Risk of bias assessment
Risk of bias of the included reviews will be rated using the Risk of Bias in Systematic Reviews (ROBIS) tool (34). ROBIS is useful and reliable for systematic reviewers to identify areas where bias may be introduced into systematic review methods: study eligibility criteria; identification and selection of studies; data collection and study appraisal; and synthesis and findings (34). We will summarize the number of systematic reviews that had a low, high, or unclear concern for each domain and the number of reviews at high or low risk of bias. Risk of bias ratings will be used in the data synthesis process to inform the conclusions of this review.
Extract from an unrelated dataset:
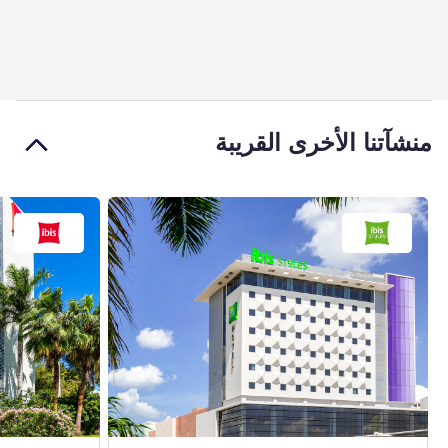
منشآتنا الأخرى القريبة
No study will be excluded based on its risk of bias evaluation.
Data synthesis
Based on the data extracted, we will organize information from the reviews about prognostic factors into a comprehensive map. This synthesis will be inspired by the proposed model of Hou et al. (21) which organized the predictors in larger categories of prognostic factors, i.e. predisposing, precipitating, and perpetuating factors. We will also classify the factors regarding International Classification of Functioning, Disability and Health (ICF) (35). We will present data in tabular form and graphically if possible, in order to visually demonstrate the diversity of data in terms of quality of evidence and quality of reviews. We will produce a synthesized list of prognostic factors ranked with consideration of the quality of the evidence, risk of bias, and magnitude of long-term gravity of symptoms. Narrative descriptions from each review will complement the data and provide a comprehensive understanding of the synthesis.